Alibaba is expected to list on the New York Stock Exchange in mid-September under the ticker BABA, in what will be one of the biggest stock debuts ever in the U.S.
Here’s what you need to know about the Alibaba IPO:
1) What Alibaba actually does
Alibaba was founded by Jack Ma, a former English teacher from the eastern Chinese city of Hangzhou. The company is kind of a Chinese mashup of eBay (EBAY) and Amazon (AMZN), offering everything from business-to-business web portals, online retail, shopping search engines, and cloud computing. Ma is worth $21.8 billion and is China’s richest person. Search giant Yahoo (YHOO) owns a stake in Alibaba.
2) How much it aims to raise
If Alibaba ends up moving the maximum number of shares proposed at the highest price currently anticipated, this IPO could be one for the record books.
The company may end raising $24.3 billion, representing the biggest-ever IPO and eclipsing the $22 billion raised by Agricultural Bank of China (ACGBY) back in 2010.
3) How the valuation stacks up
Believe it or not, Alibaba would be valued pretty close to Amazon and more than twice eBay (EBAY). The Chinese e-commerce company, though, would be well below its global rival Google (GOOG) and social network giant Facebook (FB).
4) An IPO valuation equal to Amazon’s
Don’t forget that Alibaba is the dominant player in the world’s biggest Internet market, home to 560 million internet users – twice as many as the U.S.
China’s equivalent of Black Friday in the U.S. is Single’s Day on Nov. 11, the biggest online shopping day of the year. Last November, Alibaba sites such as Toabao and Tmall raked in $5.75 billion in sales in that single 24 hour period.
5) Control of mobile payments
Alibaba’s mobile payments service Alipay controls about 70% of all of China’s mobile payments in 2013.
On top of that, the company dominates the business-to-business e-commerce business with a nearly 50% share as of early 2013.
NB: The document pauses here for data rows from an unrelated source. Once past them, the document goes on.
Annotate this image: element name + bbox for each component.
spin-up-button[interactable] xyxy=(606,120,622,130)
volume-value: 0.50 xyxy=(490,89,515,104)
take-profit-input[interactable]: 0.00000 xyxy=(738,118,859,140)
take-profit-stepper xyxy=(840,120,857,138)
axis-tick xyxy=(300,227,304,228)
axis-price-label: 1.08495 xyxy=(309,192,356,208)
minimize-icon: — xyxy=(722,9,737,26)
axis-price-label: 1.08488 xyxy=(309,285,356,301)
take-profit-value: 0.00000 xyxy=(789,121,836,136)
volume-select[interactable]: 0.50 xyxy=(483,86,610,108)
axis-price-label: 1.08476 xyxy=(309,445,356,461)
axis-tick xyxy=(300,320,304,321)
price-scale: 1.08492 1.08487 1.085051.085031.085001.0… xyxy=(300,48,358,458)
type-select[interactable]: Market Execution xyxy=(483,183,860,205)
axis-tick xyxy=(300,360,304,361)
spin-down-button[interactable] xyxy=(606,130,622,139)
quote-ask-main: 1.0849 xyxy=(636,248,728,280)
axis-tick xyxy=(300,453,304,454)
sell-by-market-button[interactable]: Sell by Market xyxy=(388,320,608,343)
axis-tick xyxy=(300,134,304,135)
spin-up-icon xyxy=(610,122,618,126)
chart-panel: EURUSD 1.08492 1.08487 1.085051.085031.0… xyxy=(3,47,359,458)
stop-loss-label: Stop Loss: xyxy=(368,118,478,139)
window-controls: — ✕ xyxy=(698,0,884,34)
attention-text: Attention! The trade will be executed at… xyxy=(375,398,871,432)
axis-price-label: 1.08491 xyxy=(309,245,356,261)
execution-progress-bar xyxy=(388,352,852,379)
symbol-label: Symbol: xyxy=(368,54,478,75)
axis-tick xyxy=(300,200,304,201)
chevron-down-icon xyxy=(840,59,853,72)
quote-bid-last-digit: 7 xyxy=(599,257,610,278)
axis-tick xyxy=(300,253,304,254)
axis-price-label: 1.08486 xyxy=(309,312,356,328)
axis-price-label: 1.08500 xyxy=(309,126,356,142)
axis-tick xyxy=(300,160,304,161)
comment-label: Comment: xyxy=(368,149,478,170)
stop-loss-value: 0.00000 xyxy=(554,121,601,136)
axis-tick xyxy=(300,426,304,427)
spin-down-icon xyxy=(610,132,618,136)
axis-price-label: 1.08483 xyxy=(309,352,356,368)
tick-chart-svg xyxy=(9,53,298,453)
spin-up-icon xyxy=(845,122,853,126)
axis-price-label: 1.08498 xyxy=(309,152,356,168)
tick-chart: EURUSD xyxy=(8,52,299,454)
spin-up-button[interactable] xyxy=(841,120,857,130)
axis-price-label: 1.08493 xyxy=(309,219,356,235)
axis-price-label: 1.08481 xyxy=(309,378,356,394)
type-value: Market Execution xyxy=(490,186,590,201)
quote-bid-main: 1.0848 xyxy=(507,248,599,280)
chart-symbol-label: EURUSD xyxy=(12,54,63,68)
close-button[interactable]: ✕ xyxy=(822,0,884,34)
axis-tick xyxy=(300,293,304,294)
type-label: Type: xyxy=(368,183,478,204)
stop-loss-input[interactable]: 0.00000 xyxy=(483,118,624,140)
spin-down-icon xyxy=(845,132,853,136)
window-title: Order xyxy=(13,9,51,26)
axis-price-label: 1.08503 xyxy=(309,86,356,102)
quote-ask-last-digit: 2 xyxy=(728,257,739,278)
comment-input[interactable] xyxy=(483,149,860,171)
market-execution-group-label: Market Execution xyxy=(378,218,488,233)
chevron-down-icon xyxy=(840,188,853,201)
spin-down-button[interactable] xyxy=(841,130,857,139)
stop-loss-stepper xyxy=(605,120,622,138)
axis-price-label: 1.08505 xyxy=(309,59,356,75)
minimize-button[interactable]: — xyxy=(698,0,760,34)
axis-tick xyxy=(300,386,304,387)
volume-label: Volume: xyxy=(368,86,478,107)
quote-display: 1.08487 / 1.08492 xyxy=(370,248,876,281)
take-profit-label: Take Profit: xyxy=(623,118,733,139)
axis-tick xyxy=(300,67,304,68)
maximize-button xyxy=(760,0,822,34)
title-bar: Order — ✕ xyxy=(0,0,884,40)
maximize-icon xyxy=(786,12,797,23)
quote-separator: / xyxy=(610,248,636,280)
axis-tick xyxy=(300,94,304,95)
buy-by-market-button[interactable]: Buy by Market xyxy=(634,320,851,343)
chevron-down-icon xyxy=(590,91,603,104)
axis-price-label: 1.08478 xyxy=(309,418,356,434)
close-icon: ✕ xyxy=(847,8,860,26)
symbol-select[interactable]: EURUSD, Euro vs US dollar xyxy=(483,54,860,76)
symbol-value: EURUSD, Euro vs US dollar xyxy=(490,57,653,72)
6) The risks for investors
In its IPO prospectus, Alibaba has a 38-page section on potential risks. They include government interference, complex corporate structure and high debt levels. This biggest may be this: As a foreign company, Alibaba is exempt from certain corporate governance requirements and doesn’t need to file reports and disclosures to the SEC as promptly as American companies.
By the way, this is turning out to be a banner year for U.S.-based IPOs. Some $47 billion has been raised so far in 2014, according a Wall Street Journal article citing Dealogic data. That’s not including Alibaba. Throw that in and we could be looking at the biggest IPO year since the dot-com days of 2000, when companies debuting on American stock exchanges raised more than $100 billion.
Wait a second, should we be worried? It’s legitimate question because IPOs often tend to ramp up in the ending stages of the bull market.
And what about “super-sized” IPOs like Alibaba?
“Looking at a history of the top 10 IPOs of all time in U.S. markets … mega-IPOs do tend to happen towards market tops,” said ConvergEX Group chief market strategist Nicholas Colas.